## What this task involves
Among the entries below, find each line holding "parler" and return it.

::: Provided information

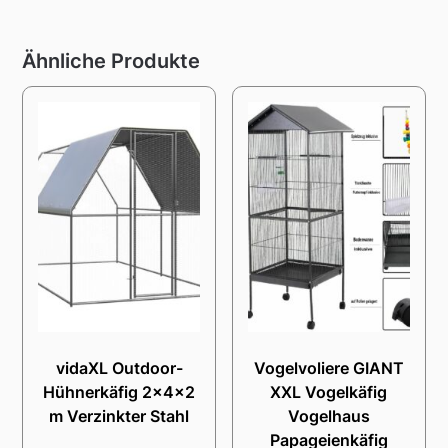
Ähnliche Produkte
vidaXL Outdoor-
Vogelvoliere GIANT
Hühnerkäfig 2x4x2
XXL Vogelkäfig
m Verzinkter Stahl
Vogelhaus
Papageienkäfig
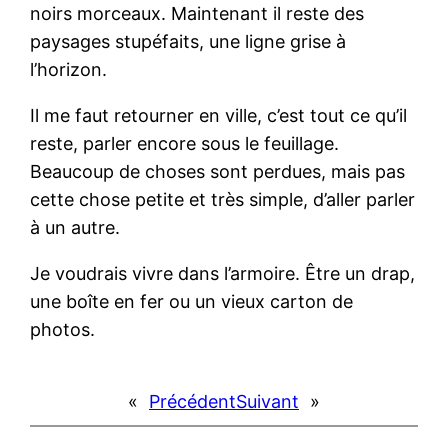
noirs morceaux. Maintenant il reste des
paysages stupéfaits, une ligne grise à
l’horizon.
Il me faut retourner en ville, c’est tout ce qu’il
reste, parler encore sous le feuillage.
Beaucoup de choses sont perdues, mais pas
cette chose petite et très simple, d’aller parler
à un autre.
Je voudrais vivre dans l’armoire. Être un drap,
une boîte en fer ou un vieux carton de
photos.
«
Précédent
Suivant
»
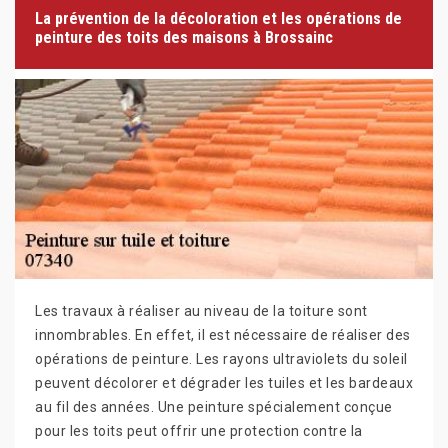
La prévention de la décoloration et les opérations de
peinture des toits des maisons à Brossainc
Les travaux à réaliser au niveau de la toiture sont
innombrables. En effet, il est nécessaire de réaliser des
opérations de peinture. Les rayons ultraviolets du soleil
peuvent décolorer et dégrader les tuiles et les bardeaux
au fil des années. Une peinture spécialement conçue
pour les toits peut offrir une protection contre la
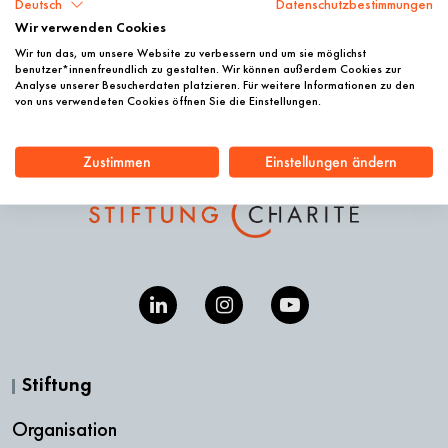
Deutsch
Datenschutzbestimmungen
Wir verwenden Cookies
Wir tun das, um unsere Website zu verbessern und um sie möglichst
benutzer*innenfreundlich zu gestalten. Wir können außerdem Cookies zur
Analyse unserer Besucherdaten platzieren. Für weitere Informationen zu den
von uns verwendeten Cookies öffnen Sie die Einstellungen.
Zustimmen
Einstellungen ändern
Stiftung
Organisation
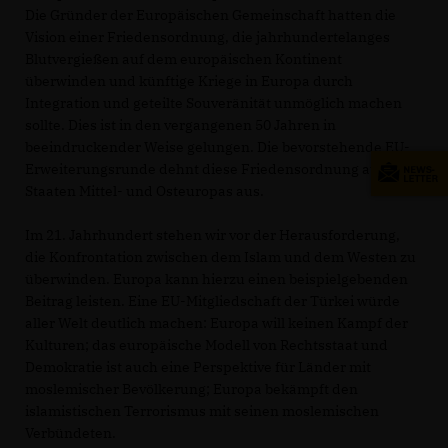
Die Gründer der Europäischen Gemeinschaft hatten die
Vision einer Friedensordnung, die jahrhundertelanges
Blutvergießen auf dem europäischen Kontinent
überwinden und künftige Kriege in Europa durch
Integration und geteilte Souveränität unmöglich machen
sollte. Dies ist in den vergangenen 50 Jahren in
beeindruckender Weise gelungen. Die bevorstehende EU-
Erweiterungsrunde dehnt diese Friedensordnung auf die
Staaten Mittel- und Osteuropas aus.
Im 21. Jahrhundert stehen wir vor der Herausforderung,
die Konfrontation zwischen dem Islam und dem Westen zu
überwinden. Europa kann hierzu einen beispielgebenden
Beitrag leisten. Eine EU-Mitgliedschaft der Türkei würde
aller Welt deutlich machen: Europa will keinen Kampf der
Kulturen; das europäische Modell von Rechtsstaat und
Demokratie ist auch eine Perspektive für Länder mit
moslemischer Bevölkerung; Europa bekämpft den
islamistischen Terrorismus mit seinen moslemischen
Verbündeten.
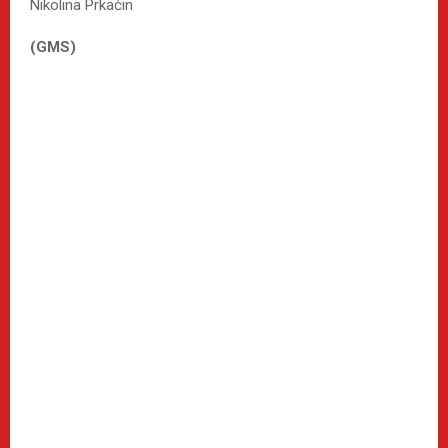
Nikolina Prkačin
(GMS)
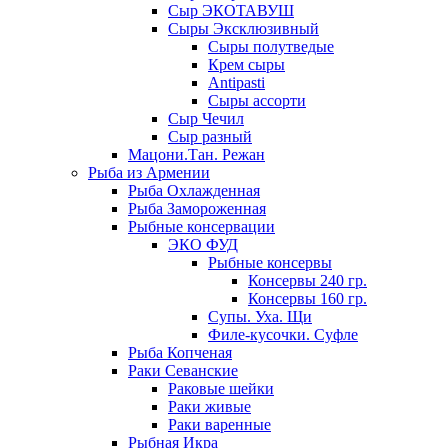
Сыр ЭКОТАВУШ
Сыры Эксклюзивный
Сыры полутведые
Крем сыры
Antipasti
Сыры ассорти
Сыр Чечил
Сыр разный
Мацони.Тан. Режан
Рыба из Армении
Рыба Охлажденная
Рыба Замороженная
Рыбные консервации
ЭКО ФУД
Рыбные консервы
Консервы 240 гр.
Консервы 160 гр.
Супы. Уха. Щи
Филе-кусочки. Суфле
Рыба Копченая
Раки Севанские
Раковые шейки
Раки живые
Раки варенные
Рыбная Икра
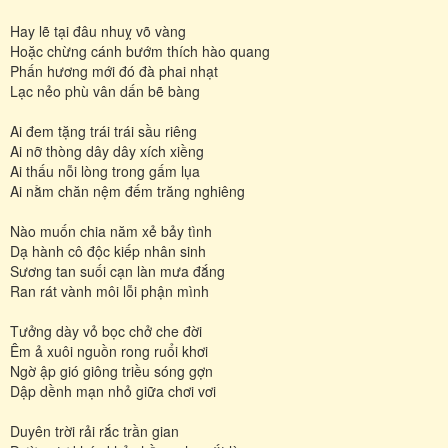
Hay lẽ tại đâu nhuỵ võ vàng
Hoặc chừng cánh bướm thích hào quang
Phấn hương mới đó đà phai nhạt
Lạc nẻo phù vân dấn bẽ bàng
Ai đem tặng trái trái sầu riêng
Ai nỡ thòng dây dây xích xiềng
Ai thấu nỗi lòng trong gấm lụa
Ai nằm chăn nệm đếm trăng nghiêng
Nào muốn chia năm xẻ bảy tình
Dạ hành cô độc kiếp nhân sinh
Sương tan suối cạn làn mưa đắng
Ran rát vành môi lỗi phận mình
Tưởng dày vỏ bọc chở che đời
Êm ả xuôi nguồn rong ruổi khơi
Ngờ ập gió giông triều sóng gợn
Dập dềnh mạn nhỏ giữa chơi vơi
Duyên trời rải rắc trần gian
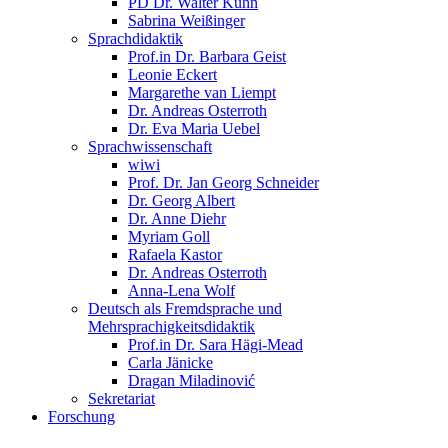
PD Dr. Walter Kühn
Sabrina Weißinger
Sprachdidaktik
Prof.in Dr. Barbara Geist
Leonie Eckert
Margarethe van Liempt
Dr. Andreas Osterroth
Dr. Eva Maria Uebel
Sprachwissenschaft
wiwi
Prof. Dr. Jan Georg Schneider
Dr. Georg Albert
Dr. Anne Diehr
Myriam Goll
Rafaela Kastor
Dr. Andreas Osterroth
Anna-Lena Wolf
Deutsch als Fremdsprache und
Mehrsprachigkeitsdidaktik
Prof.in Dr. Sara Hägi-Mead
Carla Jänicke
Dragan Miladinović
Sekretariat
Forschung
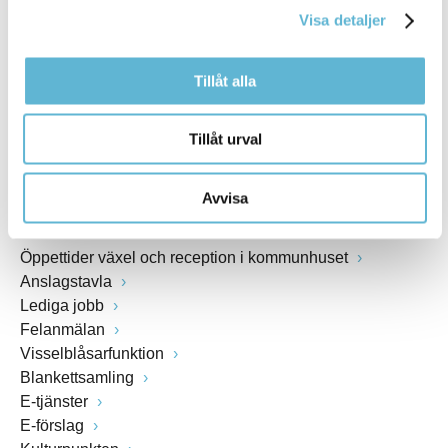
Visa detaljer
Webbadress
www.bromolla.se
Tillåt alla
Växel: 0456-82 20 00
Fax: 0456-82 22 00
Tillåt urval
Org.nr: 212000-0894
Avvisa
SNABBVAL
Öppettider växel och reception i kommunhuset
Anslagstavla
Lediga jobb
Felanmälan
Visselblåsarfunktion
Blankettsamling
E-tjänster
E-förslag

::::::

## Your solution
reste, parler encore sous le feuillage.
cette chose petite et très simple, d’aller parler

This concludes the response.